Paul's eyes glittered at her insolent indifference to him.
"I did not know you read French," he said, very polite.
"Did you not?" she replied, with a faint, sarcastic smile.
"Rotten swank!" he said, but scarcely loud enough to be heard.
He shut his mouth angrily as he watched her. She seemed to scorn the work she mechanically produced; yet the hose she made were as nearly perfect as possible.
"You don't like Spiral work," he said.
"Oh, well, all work is work," she answered, as if she knew all about it.
He marvelled at her coldness. He had to do everything hotly.

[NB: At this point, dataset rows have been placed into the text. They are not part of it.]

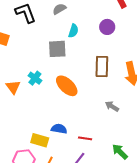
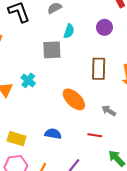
orange ellipse: (67, 86) -> (74, 99), moved
red line: (85, 138) -> (95, 135), moved
yellow rectangle: (40, 140) -> (17, 139), moved

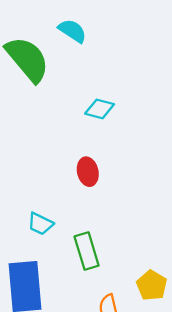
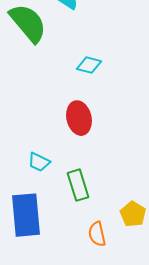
red ellipse: (88, 172) -> (79, 118), size x1.4

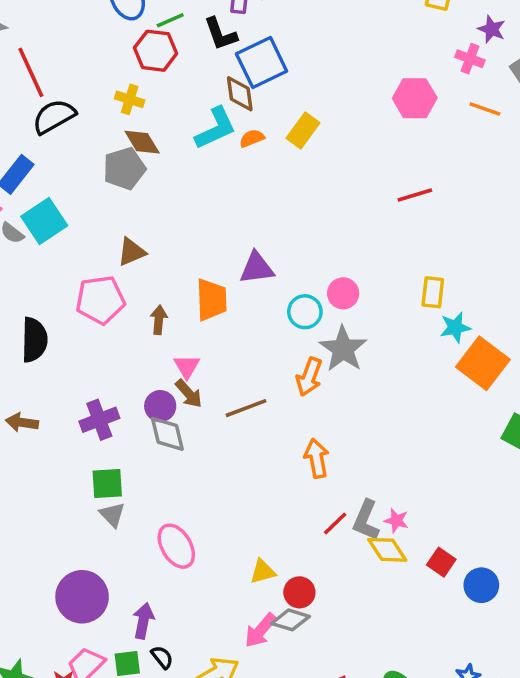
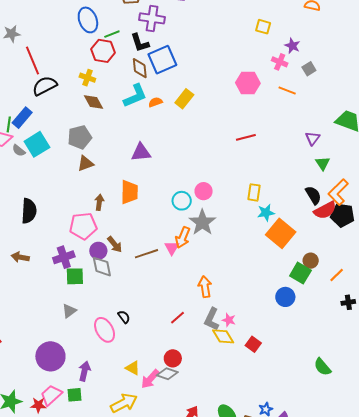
brown diamond: (240, 94) -> (140, 68), moved
gray pentagon: (124, 169) -> (80, 137), moved
purple triangle: (257, 268) -> (141, 152), moved
pink pentagon: (100, 300) -> (83, 226), moved
pink triangle: (187, 366) -> (172, 248), moved
orange arrow: (317, 458) -> (205, 287), moved
green square: (107, 484) -> (75, 276), moved
gray triangle: (112, 515) -> (69, 311), turned 35
red line: (335, 523) -> (178, 318), moved
yellow triangle: (263, 572) -> (133, 368), moved, turned 42
blue circle: (481, 585) -> (285, 297), moved
black semicircle: (162, 657) -> (124, 317), moved

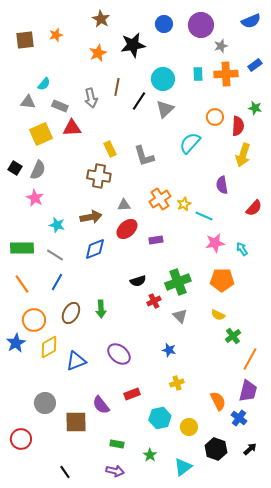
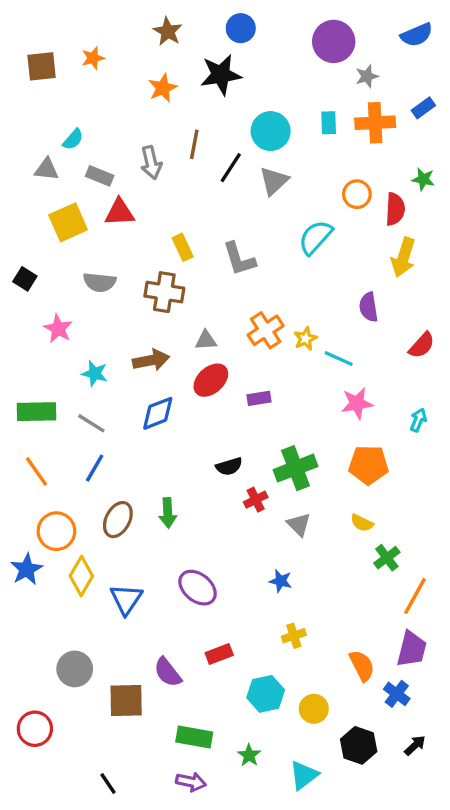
blue circle: (164, 24) -> (241, 28), moved
gray semicircle: (38, 170) -> (100, 282), moved, turned 72
cyan arrow: (242, 249) -> (418, 420), moved, turned 56
yellow diamond: (49, 347) -> (81, 576), turned -30
blue triangle: (76, 361) -> (126, 599), turned -35
green rectangle: (117, 444) -> (194, 737), size x1.5

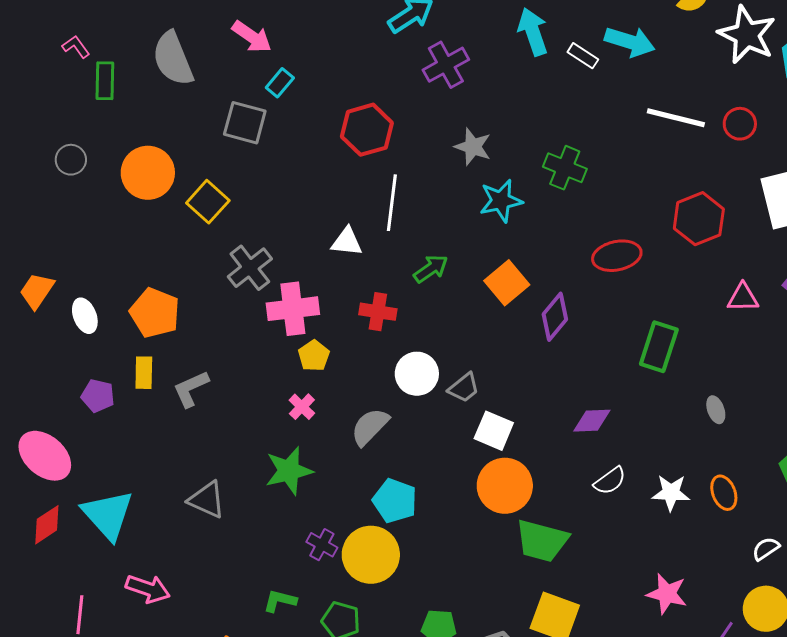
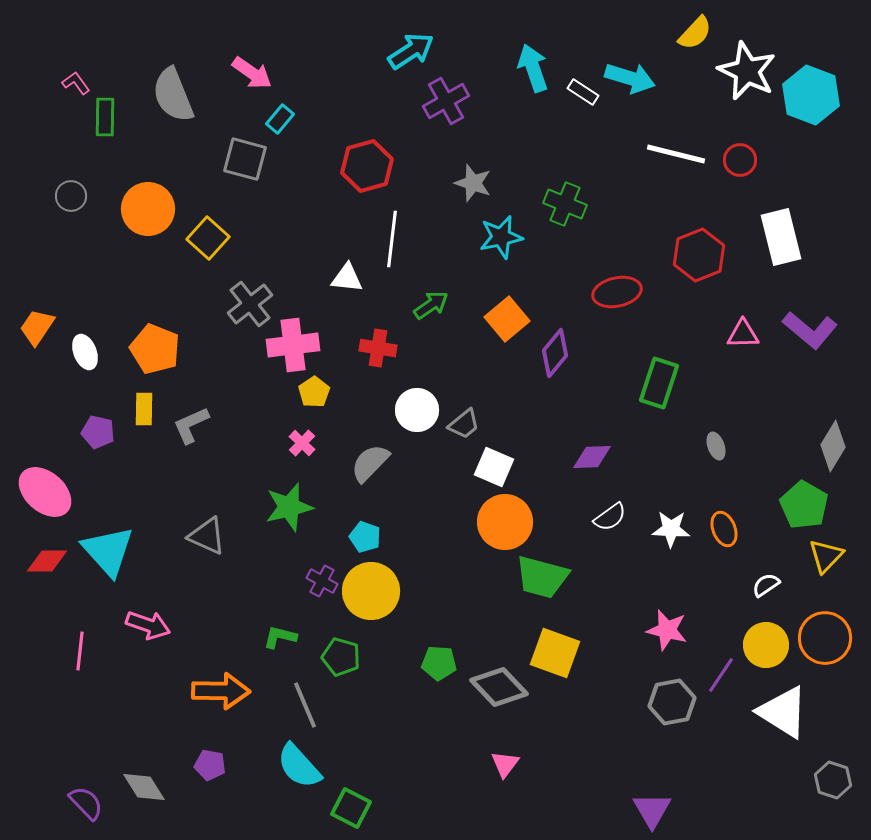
cyan pentagon: (395, 501) -> (365, 537), moved, size x0.7
red diamond: (47, 525) -> (47, 561), turned 33

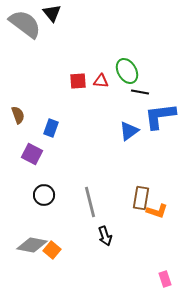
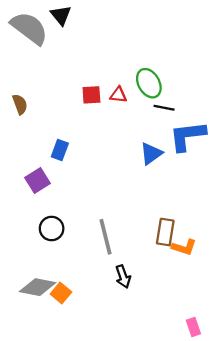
brown semicircle: (18, 115) -> (20, 104), moved
purple square: (32, 154) -> (38, 180), turned 30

She must be something special.
"What would you prefer to do?" he asked.
She laughed at him indulgently, as she said:
"There is so little likelihood of my ever being given a choice, that I haven't wasted time considering."
"Pah!" he said, contemptuous on his side now. "You only say that because you're too proud to own up what you want and can't get."
"You know me very well," she replied coldly.
"I know you think you're terrific great shakes, and that you live under the eternal insult of working in a factory."
He was very angry and very rude. She merely turned away from him in disdain. He walked whistling down the room, flirted and laughed with Hilda.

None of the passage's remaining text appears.